Thomas K Brown
Welcome!
I am a Finance PhD candidate at The University of Texas at Austin, McCombs School of Business. I'm interested in the efficacy of market structure on real-world outcomes. This has led me to study asset pricing, market design, and household finance. I am on the job market during the 2025/2026 academic year.
Recent Work
The Quote Not Taken: Inefficient Price Discovery in Opening Auctions
Solo Authored [SSRN Version]
Job Market Paper
This paper provides the first evidence that publicly observable retail order flow predicts inefficient short-horizon return patterns around opening auctions. These dynamics are consistent with temporary price pressure from retail activity that is not fully incorporated into opening auction pricing. A long-short trading strategy that leverages publicly available trade data as a signal yields economically and statistically significant abnormal risk-adjusted returns. Performing a difference-in-differences analysis around the 2020 NYSE floor closure shows that variation in auction design and information availability accounts for a substantial share of the observed return pattern. These findings suggest that despite the relative depth and sophistication of US equity markets, their opening auctions may not fully incorporate available information, limiting their effectiveness as price discovery mechanisms.

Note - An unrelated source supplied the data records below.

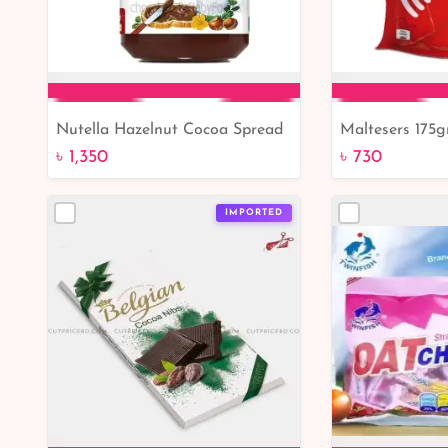
Nutella Hazelnut Cocoa Spread
Maltesers 175g
Add to Cart
Add 
- cutpricebd | From Belgium
৳ 1,350
৳ 730
IMPORTED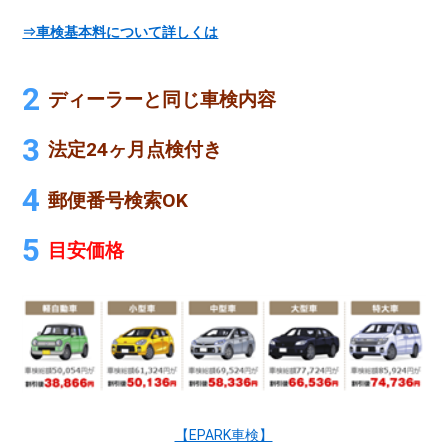
⇒車検基本料について詳しくは
ディーラーと同じ車検内容
法定24ヶ月点検付き
郵便番号検索OK
目安価格
【EPARK車検】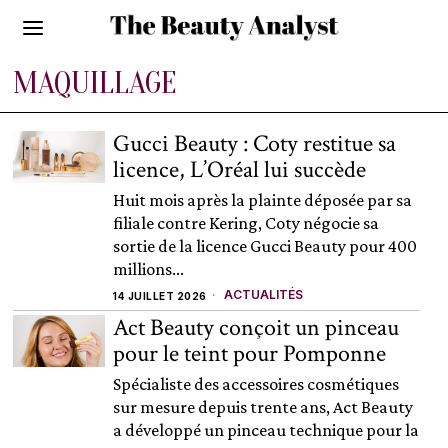
MAQUILLAGE
Gucci Beauty : Coty restitue sa
licence, L’Oréal lui succède
Huit mois après la plainte déposée par sa
filiale contre Kering, Coty négocie sa
sortie de la licence Gucci Beauty pour 400
millions...
ACTUALITÉS
14 JUILLET 2026
Act Beauty conçoit un pinceau
pour le teint pour Pomponne
Spécialiste des accessoires cosmétiques
sur mesure depuis trente ans, Act Beauty
a développé un pinceau technique pour la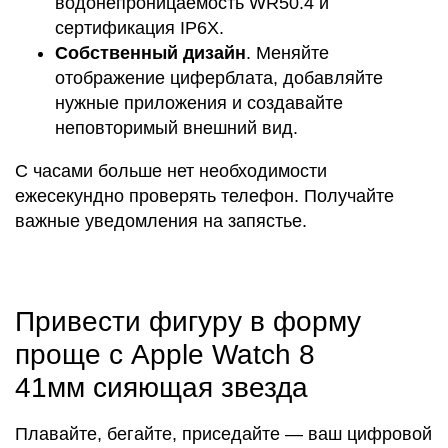
водонепроницаемость WR50.4 и
сертификация IP6X.
Собственный дизайн
. Меняйте
отображение циферблата, добавляйте
нужные приложения и создавайте
неповторимый внешний вид.
С часами больше нет необходимости
ежесекундно проверять телефон. Получайте
важные уведомления на запястье.
Привести фигуру в форму
проще с Apple Watch 8
41мм сияющая звезда
Плавайте, бегайте, приседайте — ваш цифровой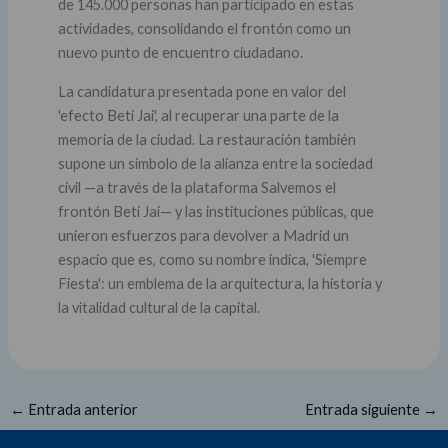
de 145.000 personas han participado en estas
actividades, consolidando el frontón como un
nuevo punto de encuentro ciudadano.
La candidatura presentada pone en valor del
'efecto Beti Jai', al recuperar una parte de la
memoria de la ciudad. La restauración también
supone un símbolo de la alianza entre la sociedad
civil —a través de la plataforma Salvemos el
frontón Beti Jai— y las instituciones públicas, que
unieron esfuerzos para devolver a Madrid un
espacio que es, como su nombre indica, 'Siempre
Fiesta': un emblema de la arquitectura, la historia y
la vitalidad cultural de la capital.
←
Entrada anterior
Entrada siguiente
→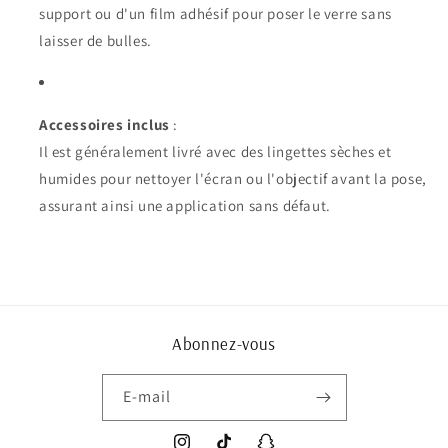
support ou d'un film adhésif pour poser le verre sans
laisser de bulles.
Accessoires inclus
:
Il est généralement livré avec des lingettes sèches et
humides pour nettoyer l'écran ou l'objectif avant la pose,
assurant ainsi une application sans défaut.
Abonnez-vous
E-mail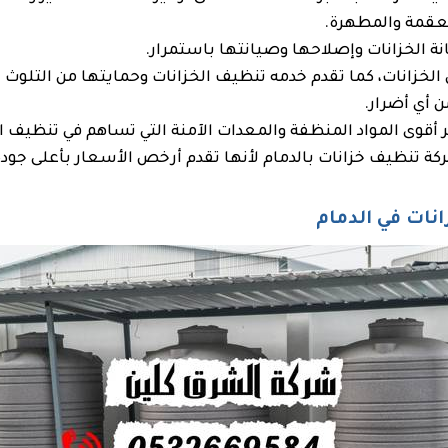
معقمة والمطهرة.
نة الخزانات وإصلاحها وصيانتها باستمرار.
 الخزانات، كما تقدم خدمه تنظيف الخزانات وحمايتها من التلوث
 أي أضرار.
 أقوى المواد المنظفة والمعدات الآمنة التي تساهم في تنظيف ا
ة تنظيف خزانات بالدمام لأنها تقدم أرخص الأسعار بأعلى جودة
ات في الدمام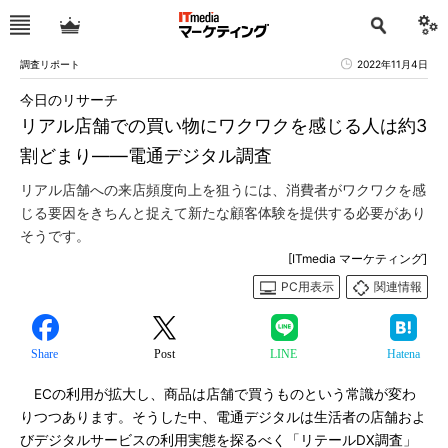
調査リポート
2022年11月4日
今日のリサーチ
リアル店舗での買い物にワクワクを感じる人は約3
割どまり――電通デジタル調査
リアル店舗への来店頻度向上を狙うには、消費者がワクワクを感
じる要因をきちんと捉えて新たな顧客体験を提供する必要があり
そうです。
[ITmedia マーケティング]
PC用表示
関連情報
Share
Post
LINE
Hatena
ECの利用が拡大し、商品は店舗で買うものという常識が変わ
りつつあります。そうした中、電通デジタルは生活者の店舗およ
びデジタルサービスの利用実態を探るべく「リテールDX調査」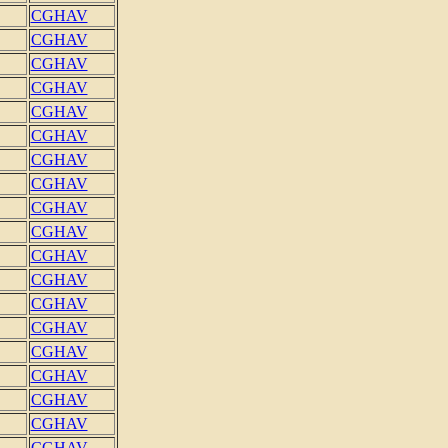
CGHAV
CGHAV
CGHAV
CGHAV
CGHAV
CGHAV
CGHAV
CGHAV
CGHAV
CGHAV
CGHAV
CGHAV
CGHAV
CGHAV
CGHAV
CGHAV
CGHAV
CGHAV
CGHAV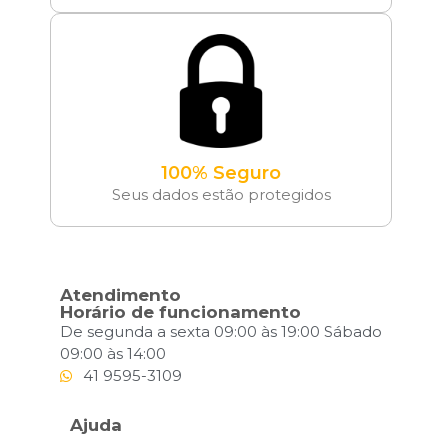
100% Seguro
Seus dados estão protegidos
Atendimento
Horário de funcionamento
De segunda a sexta 09:00 às 19:00 Sábado
09:00 às 14:00
41 9595-3109
Ajuda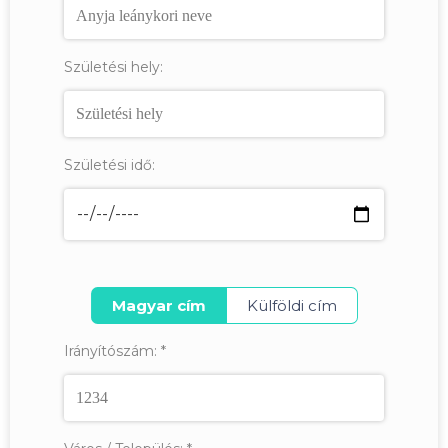
Születési hely:
Születési idő:
Magyar cím
Külföldi cím
Irányítószám:
*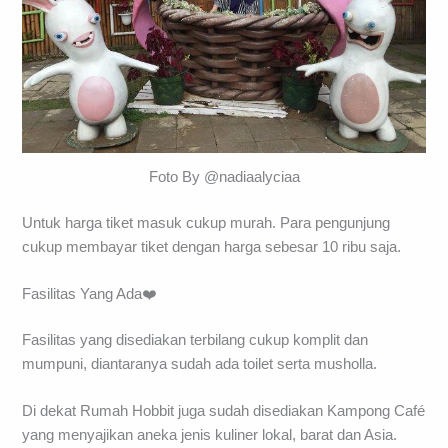
Foto By @nadiaalyciaa
Untuk harga tiket masuk cukup murah. Para pengunjung
cukup membayar tiket dengan harga sebesar 10 ribu saja.
Fasilitas Yang Ada❤️
Fasilitas yang disediakan terbilang cukup komplit dan
mumpuni, diantaranya sudah ada toilet serta musholla.
Di dekat Rumah Hobbit juga sudah disediakan Kampong Café
yang menyajikan aneka jenis kuliner lokal, barat dan Asia.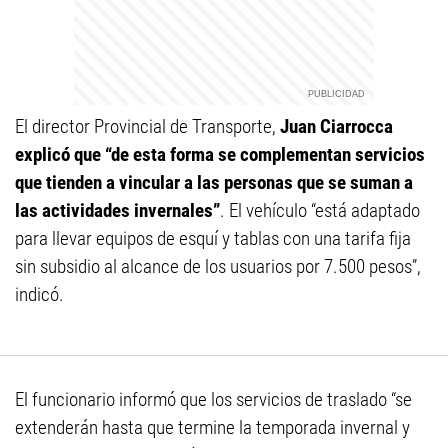
El director Provincial de Transporte,
Juan Ciarrocca
explicó que “de esta forma se complementan servicios
que tienden a vincular a las personas que se suman a
las actividades invernales”
. El vehículo “está adaptado
para llevar equipos de esquí y tablas con una tarifa fija
sin subsidio al alcance de los usuarios por 7.500 pesos”,
indicó.
El funcionario informó que los servicios de traslado “se
extenderán hasta que termine la temporada invernal y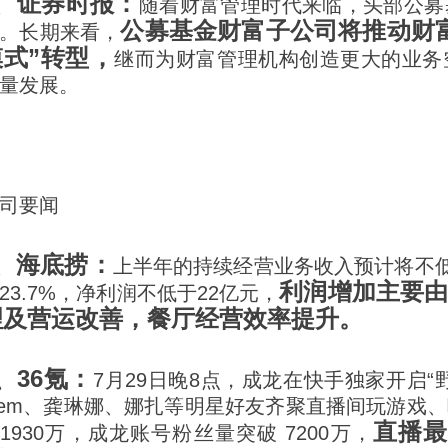
2、证券时报：
随着财富管理时代来临，头部公募
公募基金财富子公司将推动财
。长期来看，
模式”转型，
继而为财富管理机构创造更大的业务
量发展。
司要闻
1、海底捞：
上半年的持续经营业务收入预计将不低
利润增加主要
23.7%，净利润不低于22亿元，
理及营运改善，餐厅经营效率提升。
、36氪：
7月29日晚8点，成龙在快手独家开启“
em、龚琳娜、娜扎等明星好友齐聚直播间玩游戏
直播最
1930万，成龙账号粉丝量突破 7200万，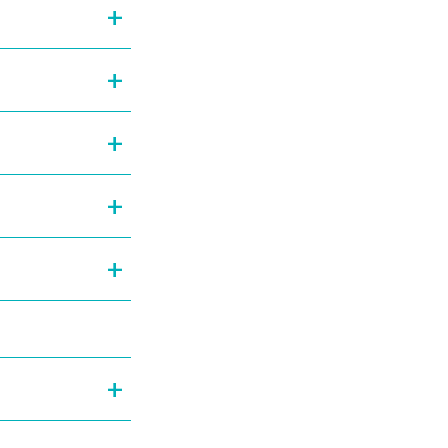
+
+
+
+
+
+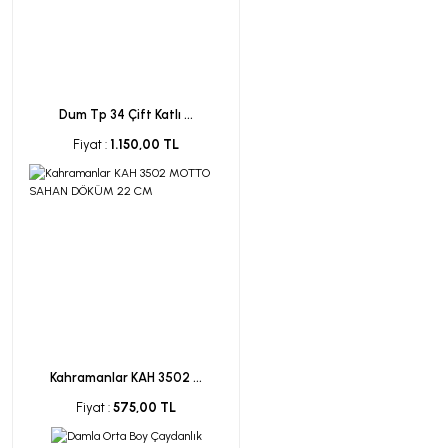
Dum Tp 34 Çift Katlı ...
Fiyat :
1.150,00 TL
Kahramanlar KAH 3502 ...
Fiyat :
575,00 TL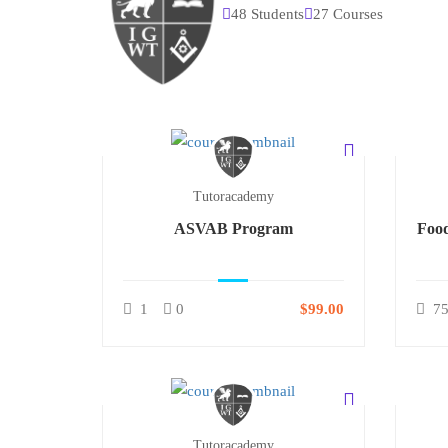
48 Students
27 Courses
Tutoracademy
ASVAB Program
Food
1
0
$99.00
7
Tutoracademy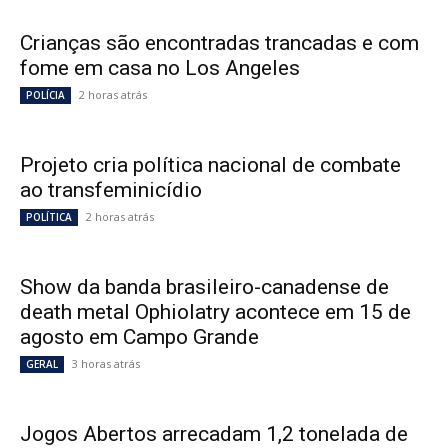
Crianças são encontradas trancadas e com
fome em casa no Los Angeles
2 horas atrás
POLÍCIA
Projeto cria política nacional de combate
ao transfeminicídio
2 horas atrás
POLÍTICA
Show da banda brasileiro-canadense de
death metal Ophiolatry acontece em 15 de
agosto em Campo Grande
3 horas atrás
GERAL
Jogos Abertos arrecadam 1,2 tonelada de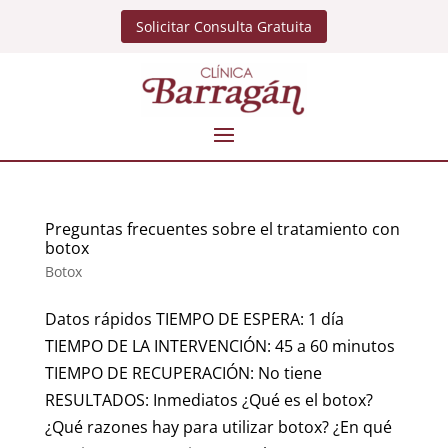
Solicitar Consulta Gratuita
Preguntas frecuentes sobre el tratamiento con
botox
Botox
Datos rápidos TIEMPO DE ESPERA: 1 día
TIEMPO DE LA INTERVENCIÓN: 45 a 60 minutos
TIEMPO DE RECUPERACIÓN: No tiene
RESULTADOS: Inmediatos ¿Qué es el botox?
¿Qué razones hay para utilizar botox? ¿En qué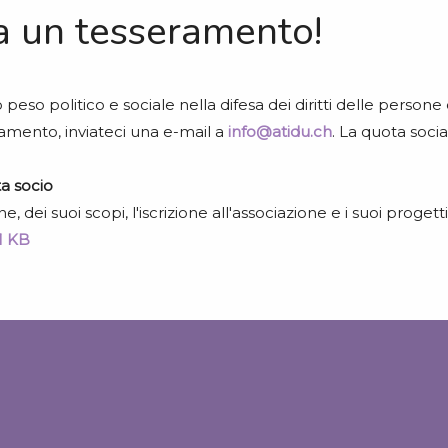
a un tesseramento!
peso politico e sociale nella difesa dei diritti delle person
amento, inviateci una e-mail a
info@atidu.ch
. La quota soci
ta socio
 dei suoi scopi, l'iscrizione all'associazione e i suoi progetti
1 KB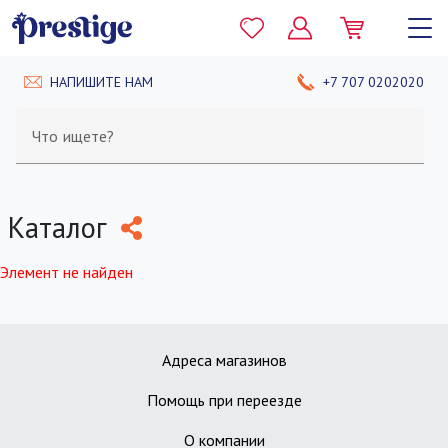
НАПИШИТЕ НАМ
+7 707 0202020
Что ищете?
Каталог
Элемент не найден
Адреса магазинов
Помощь при переезде
О компании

Anatomy of Trading Costs for Retail Investors: Savings from Off-Exchange Execution
with Travis L. Johnson, S.P. Kothari, and Eric So [SSRN Version]
Working Paper
Using both public and proprietary order execution data, we show that retail trades executed by wholesalers outside typical exchanges receive significantly more favorable prices, on average, than comparable trades executed on exchanges. Contrary to the claim that brokers sacrifice execution quality for payment for order flow (PFOF), trades executed via Robinhood, a high PFOF broker, receive better-than-average prices. Additional analysis shows this advantageous pricing arises because retail orders exhibit lower levels of adverse selection, and yields no evidence market power drives up retail trading costs. Our estimates and conclusions differ from related research because we analyze a broader sample and weight observations by dollar volume rather than equally. Overall, the zero-commission PFOF model for executing retail trades has lowered total costs below 6bp –- far smaller than they were previously.
Witness to a Merger
with Alex Chan, John Hatfield, and Kurt Sweat
Work in Progress
We find that levels of competition both at the local level and at the national level have meaningful effects on patient level outcomes in the dialysis market. New patient survivability decreases by an additional 1% if the acquisition occurs in a county with no other facilities, compared to facilities acquired in competitive landscapes. Additionally, in counties with 2 facilities, we find that the acquisition has similarly poor outcomes if both facilities are owned by separate large chains as if both are owned by the same large chain (~5% decrease in survivability compared to competitive 2 facility counties). Our results contradict those of the previous literature who find no effect on competition between facilities. We conclude that competition improves patient quality, and that competition only between large chains is insufficient to drive competitive outcomes.